Nanna Heitmann is the first winner of this category thanks to her story about the closure of the last existing coal mine. Through a new language, she covers the hope for the end of an era of human and environmental overexploitation. Some months later, the project will have been published on TIME magazine.
The powerful reportage documents one of the fastest cross-border migration ever recorded, the one of the Rohingya, the Muslim minority who has been subjected to a brutal campaign of ethnic cleansing as a result of the Myanmar military repression. With due regard for the grief experienced by an entire population, the narrative achieves strong emotional and documentary impact.
The category World Italy Award, thematic section devoted to Italy, was introduced with the aim to celebrate the 10th edition of the Festival. Marino Silletti’s reportage covered the daily life in a rural village in the Italian region Basilicata where men and women decided to protect the local fragile beauty through the practice of traditional agriculture.

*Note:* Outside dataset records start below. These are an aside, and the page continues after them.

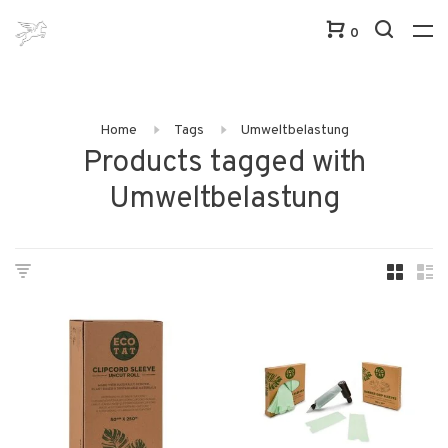
0
Home
Tags
Umweltbelastung
Products tagged with
Umweltbelastung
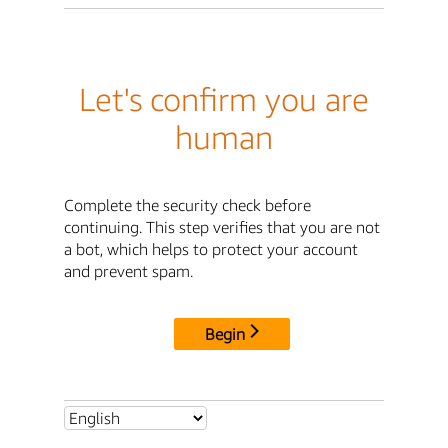
Let's confirm you are
human
Complete the security check before
continuing. This step verifies that you are not
a bot, which helps to protect your account
and prevent spam.
Begin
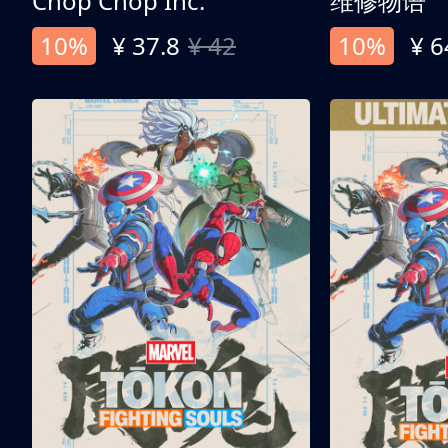
Chop Chop Inc.
维修物语
10%
¥ 37.8
¥ 42
10%
¥ 6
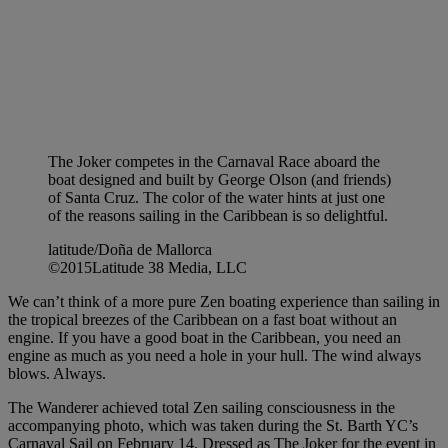
The Joker competes in the Carnaval Race aboard the
boat designed and built by George Olson (and friends)
of Santa Cruz. The color of the water hints at just one
of the reasons sailing in the Caribbean is so delightful.
latitude/Doña de Mallorca
©2015Latitude 38 Media, LLC
We can’t think of a more pure Zen boating experience than sailing in
the tropical breezes of the Caribbean on a fast boat without an
engine. If you have a good boat in the Caribbean, you need an
engine as much as you need a hole in your hull. The wind always
blows. Always.
The Wanderer achieved total Zen sailing consciousness in the
accompanying photo, which was taken during the St. Barth YC’s
Carnaval Sail on February 14. Dressed as The Joker for the event in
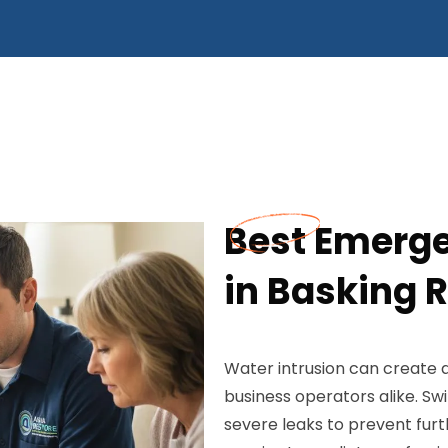
Best Emerge
in Basking R
Water intrusion can create
business operators alike. Swi
severe leaks to prevent fur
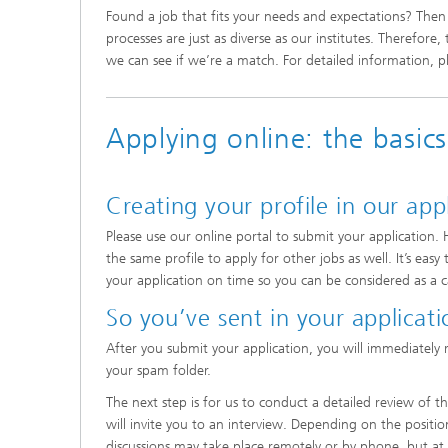
Found a job that fits your needs and expectations? Then 
processes are just as diverse as our institutes. Therefore
we can see if we’re a match. For detailed information, ple
Applying online: the basics
Creating your profile in our app
Please use our online portal to submit your application. 
the same profile to apply for other jobs as well. It’s e
your application on time so you can be considered as a 
So you’ve sent in your applicat
After you submit your application, you will immediately 
your spam folder.
The next step is for us to conduct a detailed review of 
will invite you to an interview. Depending on the positi
discussions may take place remotely or by phone, but at l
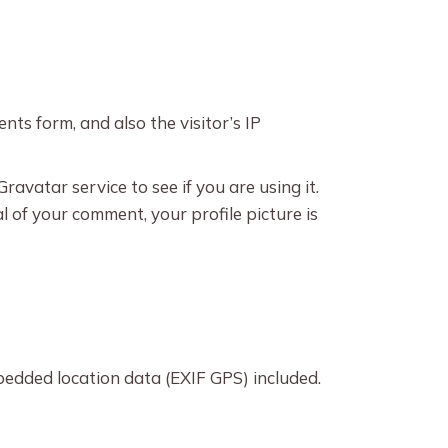
ts form, and also the visitor’s IP
avatar service to see if you are using it.
l of your comment, your profile picture is
edded location data (EXIF GPS) included.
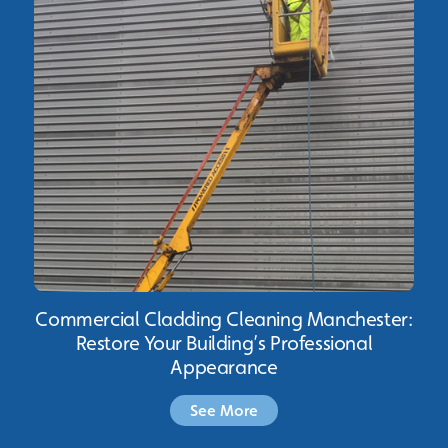
Commercial Cladding Cleaning Manchester:
Restore Your Building’s Professional
Appearance
See More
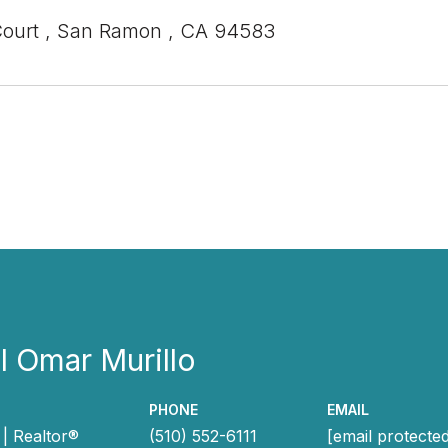
Court , San Ramon , CA 94583
 Omar Murillo
PHONE
EMAIL
| Realtor®
(510) 552-6111
[email protecte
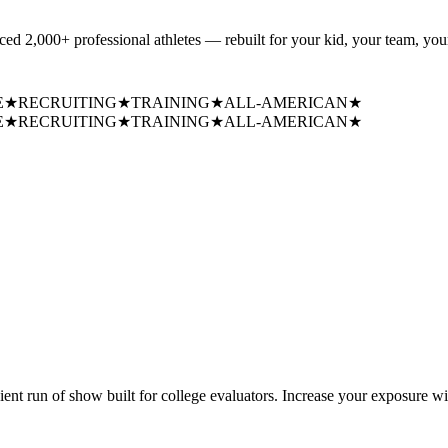
uced
2,000+ professional athletes
— rebuilt for your kid, your team, your
E
★
RECRUITING
★
TRAINING
★
ALL-AMERICAN
★
E
★
RECRUITING
★
TRAINING
★
ALL-AMERICAN
★
cient run of show built for college evaluators. Increase your exposure wi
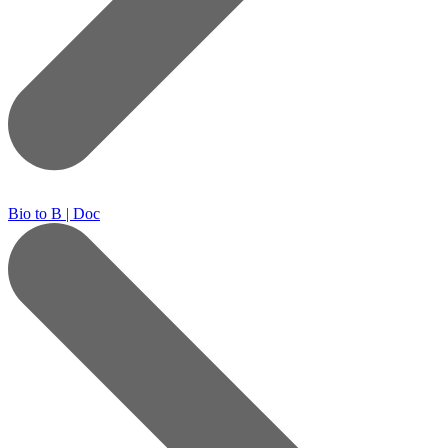
Bio to B | Doc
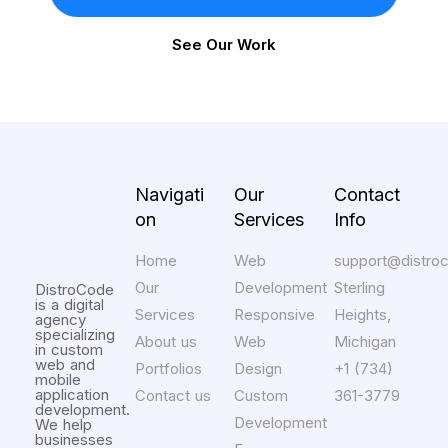
See Our Work
Navigati
Our
Contact
on
Services
Info
Home
Web
support@distro
Our
Development
Sterling
DistroCode
is a digital
Services
Responsive
Heights,
agency
specializing
About us
Web
Michigan
in custom
web and
Portfolios
Design
+1 (734)
mobile
application
Contact us
Custom
361-3779
development.
Development
We help
businesses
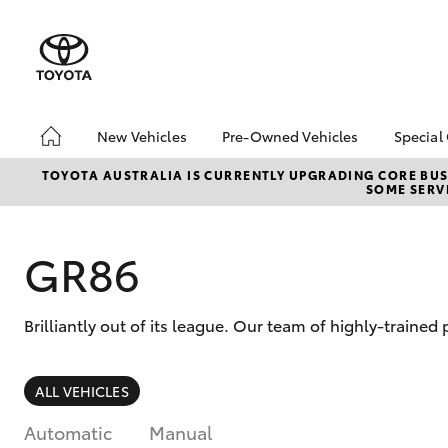
New Vehicles
Pre-Owned Vehicles
Special
Hatch & Sedans
Pre-Owned Vehicles
EOFY
TOYOTA AUSTRALIA IS CURRENTLY UPGRADING CORE BUSI
SOME SERVI
Yaris
Demo Vehicles
Toyo
Toyota Certified Pre-
Loca
Owned Vehicles
GR86
About Toyota Certified
Pre-Owned Vehicles
Brilliantly out of its league. Our team of highly-trained
Sell My Car
SUVs & 4WDs
ALL VEHICLES
RAV4
Automatic
Manual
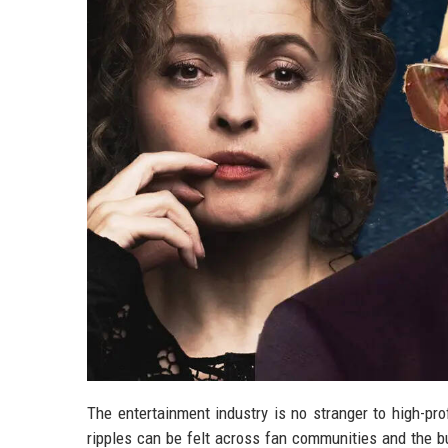
The entertainment industry is no stranger to high-pro
ripples can be felt across fan communities and the bus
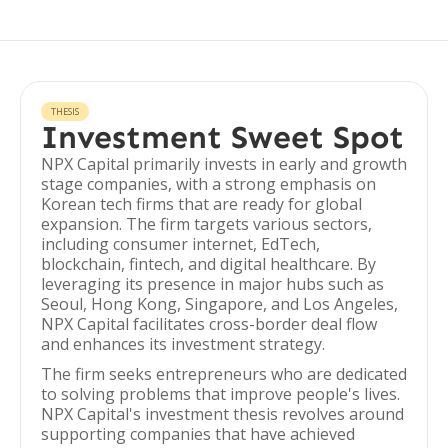
THESIS
Investment Sweet Spot
NPX Capital primarily invests in early and growth
stage companies, with a strong emphasis on
Korean tech firms that are ready for global
expansion. The firm targets various sectors,
including consumer internet, EdTech,
blockchain, fintech, and digital healthcare. By
leveraging its presence in major hubs such as
Seoul, Hong Kong, Singapore, and Los Angeles,
NPX Capital facilitates cross-border deal flow
and enhances its investment strategy.
The firm seeks entrepreneurs who are dedicated
to solving problems that improve people's lives.
NPX Capital's investment thesis revolves around
supporting companies that have achieved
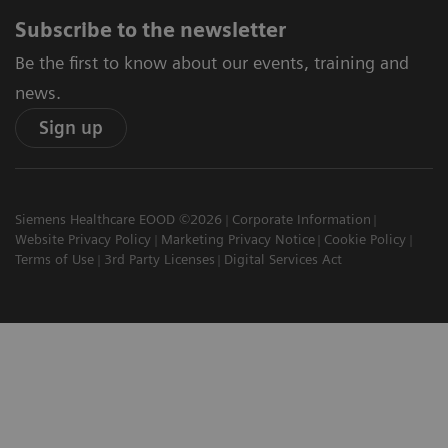
Subscribe to the newsletter
Be the first to know about our events, training and
news.
Sign up
Siemens Healthcare EOOD ©2026
Corporate Information
Website Privacy Policy
Marketing Privacy Notice
Cookie Policy
Terms of Use
3rd Party Licenses
Digital Services Act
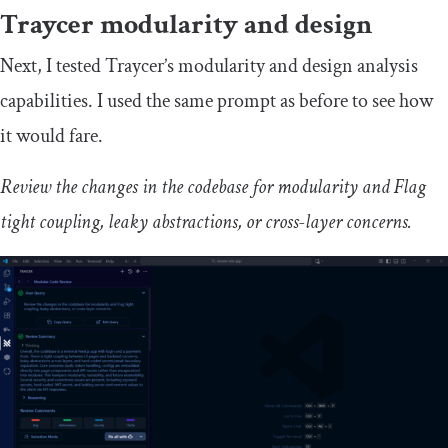
Traycer modularity and design
Next, I tested Traycer’s modularity and design analysis
capabilities. I used the same prompt as before to see how
it would fare.
Review the changes in the codebase for modularity and Flag
tight coupling, leaky abstractions, or cross-layer concerns.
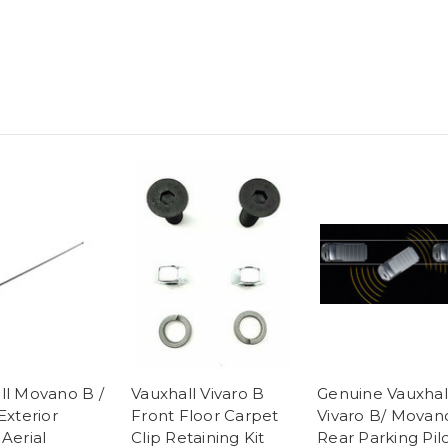
ll Movano B /
Vauxhall Vivaro B
Genuine Vauxhal
Exterior
Front Floor Carpet
Vivaro B/ Movan
Aerial
Clip Retaining Kit
Rear Parking Pil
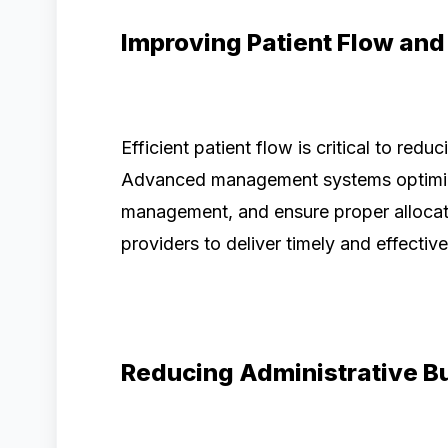
Improving Patient Flow and
Efficient patient flow is critical to red
Advanced management systems optimiz
management, and ensure proper allocati
providers to deliver timely and effective
Reducing Administrative B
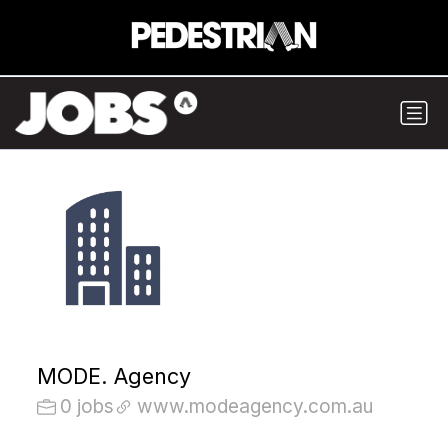
MODE. Agency
0 jobs
www.modeagency.com.au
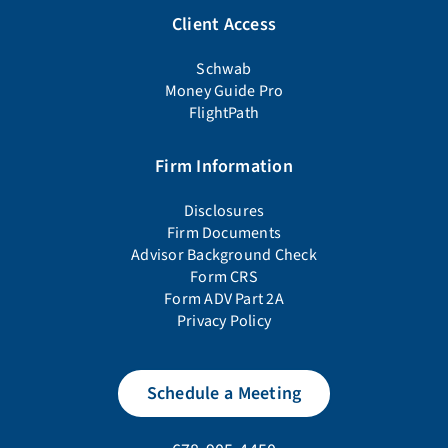
Client Access
Schwab
Money Guide Pro
FlightPath
Firm Information
Disclosures
Firm Documents
Advisor Background Check
Form CRS
Form ADV Part 2A
Privacy Policy
Schedule a Meeting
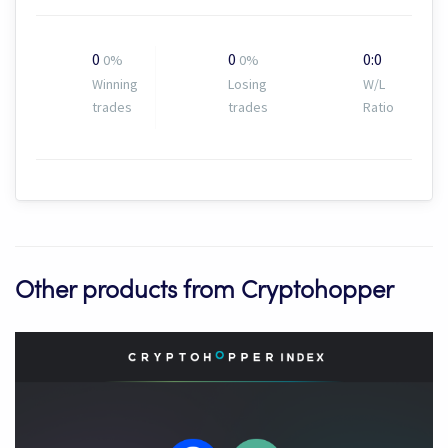
0
0
0:0
0%
0%
Winning
Losing
W/L
trades
trades
Ratio
Other products from Cryptohopper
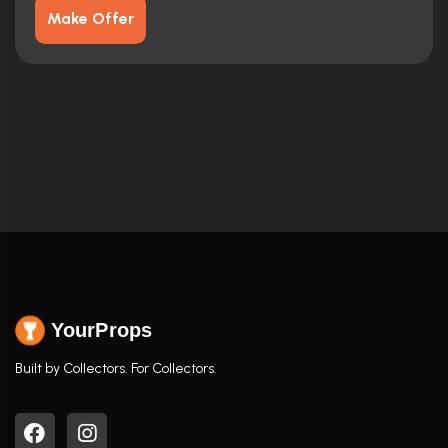
Make Offer
YourProps
Built by Collectors. For Collectors.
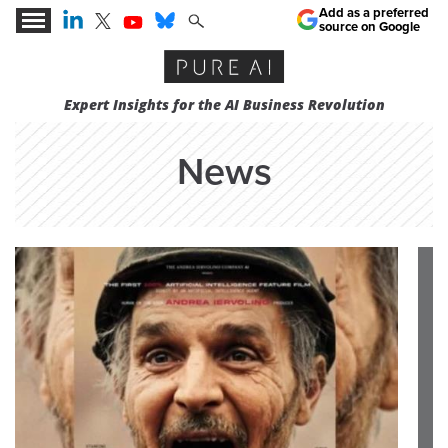
Add as a preferred
source on Google
Expert Insights for the AI Business Revolution
News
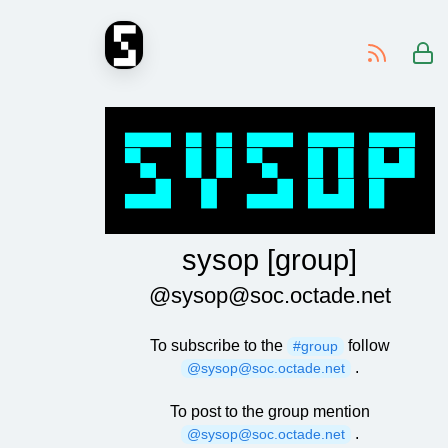
-
sysop [group]
@sysop@soc.octade.net
To subscribe to the
follow
#group
.
@sysop@soc.octade.net
To post to the group mention
.
@sysop@soc.octade.net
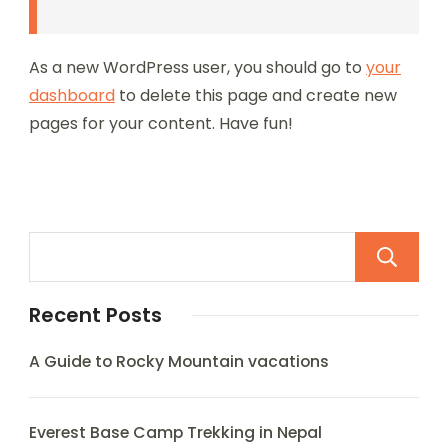
As a new WordPress user, you should go to
your
dashboard
to delete this page and create new
pages for your content. Have fun!
Recent Posts
A Guide to Rocky Mountain vacations
Everest Base Camp Trekking in Nepal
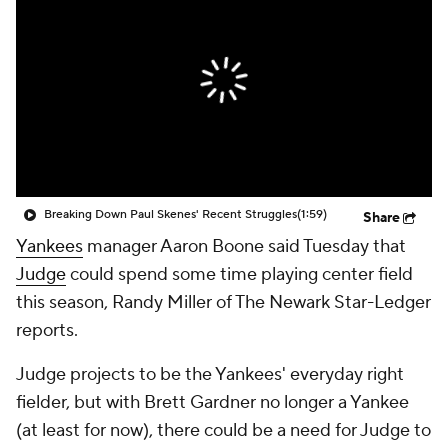
Breaking Down Paul Skenes' Recent Struggles
(1:59)
Share
Yankees
manager Aaron Boone said Tuesday that
Judge
could spend some time playing center field
this season, Randy Miller of The Newark Star-Ledger
reports.
Judge projects to be the Yankees' everyday right
fielder, but with Brett Gardner no longer a Yankee
(at least for now), there could be a need for Judge to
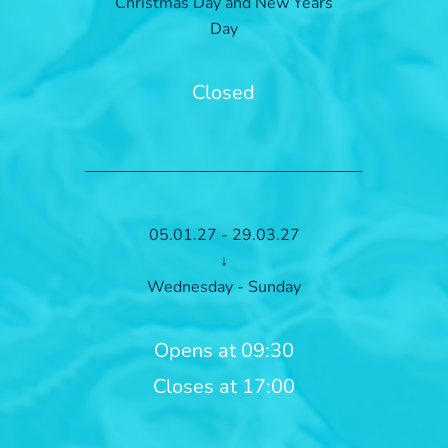
Christmas Day and New Years
Day
Closed
05.01.27 - 29.03.27
↓
Wednesday - Sunday
Opens at 09:30
Closes at 17:00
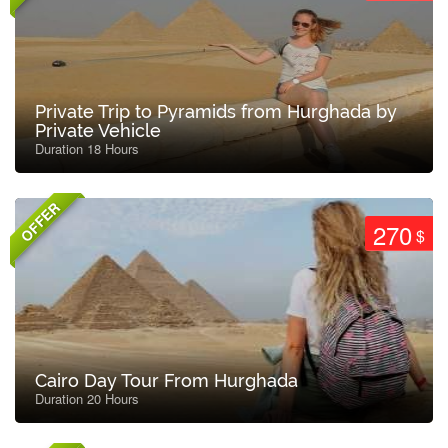
Private Trip to Pyramids from Hurghada by
Private Vehicle
Duration 18 Hours
OFFER
270
$
Cairo Day Tour From Hurghada
Duration 20 Hours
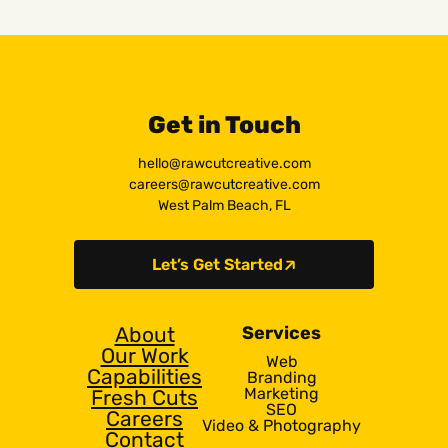
Get in Touch
hello@rawcutcreative.com
careers@rawcutcreative.com
West Palm Beach, FL
Let’s Get Started
About
Services
Our Work
Web
Capabilities
Branding
Marketing
Fresh Cuts
SEO
Careers
Video & Photography
Contact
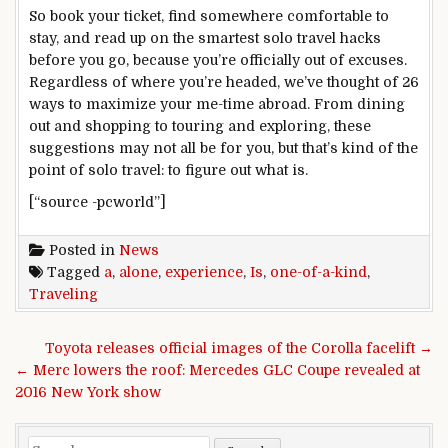
So book your ticket, find somewhere comfortable to
stay, and read up on the smartest solo travel hacks
before you go, because you’re officially out of excuses.
Regardless of where you’re headed, we’ve thought of 26
ways to maximize your me-time abroad. From dining
out and shopping to touring and exploring, these
suggestions may not all be for you, but that’s kind of the
point of solo travel: to figure out what is.
[“source -pcworld”]
Posted in
News
Tagged
a
,
alone
,
experience
,
Is
,
one-of-a-kind
,
Traveling
Post navigation
Toyota releases official images of the Corolla facelift →
← Merc lowers the roof: Mercedes GLC Coupe revealed at
2016 New York show
Search for:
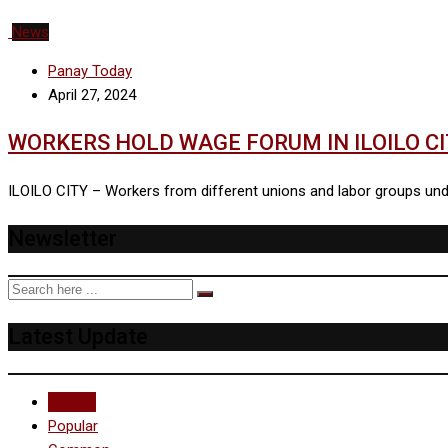
News
Panay Today
April 27, 2024
WORKERS HOLD WAGE FORUM IN ILOILO C
ILOILO CITY – Workers from different unions and labor groups under
Newsletter
Latest Update
Recent
Popular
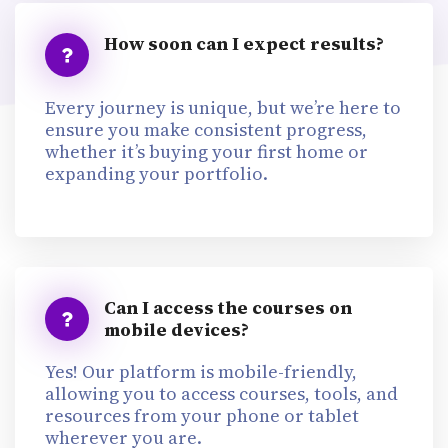
How soon can I expect results?
Every journey is unique, but we’re here to
ensure you make consistent progress,
whether it’s buying your first home or
expanding your portfolio.
Can I access the courses on
mobile devices?
Yes! Our platform is mobile-friendly,
allowing you to access courses, tools, and
resources from your phone or tablet
wherever you are.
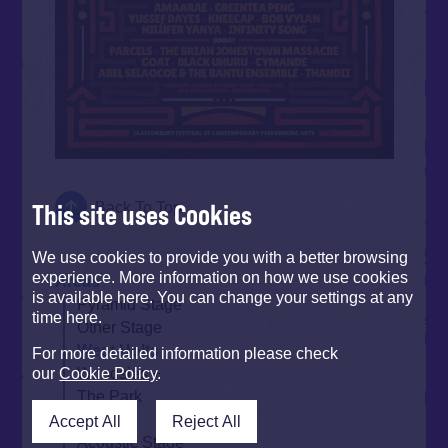
This site uses Cookies
Back To Top
We use cookies to provide you with a better browsing
experience. More information on how we use cookies
Areas
is available here. You can change your settings at any
Pyramid Stage
time here.
Other Stage
West Holts
For more detailed information please check
Woodsies
our
Cookie Policy
.
The Park
Arcadia
Accept All
Reject All
Acoustic Stage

The American photojournalist narrates the lives of the Native Americans of the Pine Ridge Indian Reservation which is considered the poorest area of the United States. Darcy Padilla also covers the way the Community is fighting against meth and alcohol abuse. Thanks to this reportage, the photographer wins the Master Award 2019.
Teryoshin’s ongoing project, which began in 2016, documents war and weapons from a peculiar point of view. Nothing personal shows the back office of war, which is the complete opposite of a battlefield: an oversized playground for adults with wine, finger food and shiny weapons. Dead bodies here are mannequins or pixels on screens of a huge number of simulators. Bazookas and machine guns are plugged into flat screens and war action is staged in an artificial environment in front of a tribune full of high ranked guests, ministers, heads of states, generals and traders. With this reportage, Teryoshin wins the World Press Photo 2020 in the category Contemporary Issues.
In the 2020 edition, we introduced the Madre Terra Award, a thematic section devoted to the enviromental issues. With his reportage, Dario de Dominicis covers the devastating effect of the industrial development in the already economically depressed area of Guanabara Bay, Rio de Janeiro’s natural harbour. Territory limitations come from the Navy activities and from the congested shipping lanes, but even more restrictions are imposed by oil companies. As well as possible contaminations by the oil industry, the bay is also threatened by city pollution.